原始共同体社会
28500 ポトラッチの実態
 
三ヶ本万州夫 ( 壮年 講師 ) 02/04/12 PM01 【印刷用へ
ちょっとご無沙汰でしたが、横レス失礼します。まず、基本的なところから・・・。

「ポトラッチ」というのは、アメリカ北西太平洋岸インディアンのチヌーク族の言葉で「与える」という意味ですが、地域により実態は異なります。平原インディアンも、貧しい人々を助けるために祭りを催し、特別な踊りを踊ったりしましたが、返礼を求めることはありませんでした。それに対して北西太平洋岸のインディアンは、大げさな宴会をひらいて高価な品物を配りました。その理由は、友情を確かめ合うというものから、他人に見縊られない様に、自分の富を見せつけるというものまで、様々でした。

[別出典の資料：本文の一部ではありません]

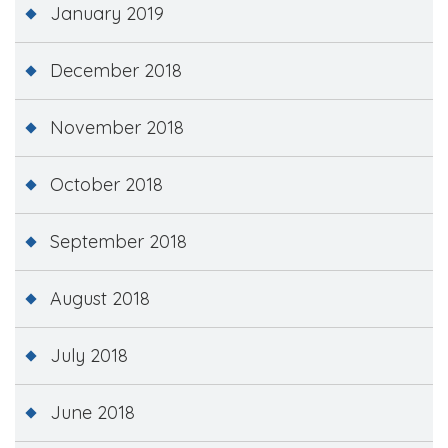
January 2019
December 2018
November 2018
October 2018
September 2018
August 2018
July 2018
June 2018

このポトラッチの主催者は、集まった有力者たちに豪華な贈り物をすることになっていました。遠くの村々から何百人という人びとが、ポトラッチに出席するために、カヌーをこいでやってきました。どのポトラッチも大変な騒ぎで、客に山ほどの食べもの、目用品、装飾品などが贈られました。ヒマラヤスギの皮から作った強力な糸で織ったブランケット、沢山の飾りをつけた篭、毛皮、服などが多数用意されました。貴重な魚油を燃やして、主催者の豊かさをひけらかそうとすることもよくあったそうです。すさまじいのは、自分の「財産」の多さを客に見せつけるために、「奴隷殺し」という特別な棒で奴隷をなぐり殺すこともあったことです。なかでも、最大の贅沢と考えられていたのは、銅板をこわしたり海にすてたりすることでした。自然銅に彫刻をほどこしたこの板は、ひとりの女が何カ月もかかってやっと1枚織りあげるブランケット4000枚以上の値打ちのあるものでした。

贈りものは、もらう側の必要度ではなくて階級によって決められ、階級が上の者ほど、多くの贅沢品をもらっていました。しかし、もらった者は、それを自分の部族と分け合う事になっていたし、後日、招いてくれた人を招きかえして、自分がもらった以上のお返しをしなければならなかったのです。もし返礼のポトラッチで、贈り物が貧弱だったりご馳走が少なかったりすると、その主催者の地位はゆらぎ、「面子を失う」ことになります。それとは逆に、はじめに招いた側の評判は跳ね上がったのです。この「相手より1歩先に出ること」は、時には大変な規模になって、家族や部族全体までもが破減に追いこまれることもありました。しかし、大抵の場合は、杜会的な抑制が働いて、ポトラッチが手に負えないほどエスカレートするのを防いだようです。この制度は、複雑で高度な一種の交換経済で、これによって、物が創られたり循環したりしていたのだ、という説もあります。

マルセル・モースの観察によれば、ポトラッチは、理論上、外見上は「任意に」行われるものの、事実上、実際上は「義務的に」行われるものであり、「不履行」は「闘争」を引き起こすことさえある、というのです。どうやら、お二人の以下の見解が同時に成立しているようです。

>おそらく現代的な感覚で彼らの価値を曲折して解説された感があります(田野さん)

>近年に観察される未開部族も多かれ少なかれ私権意識に感化されており儀式も形式化している可能性はあります(橋口さん)

つまり、観察者も色眼鏡をかけているが、その対象者もまた、本来の精神的要因を変質させてきている、ということです。ここでは、残存する本来の部分のエッセンスを抽出し、それが縄文人の精神性とどこまで一致するのか、しないのか、をさらに検証していけばよいのではないでしょうか。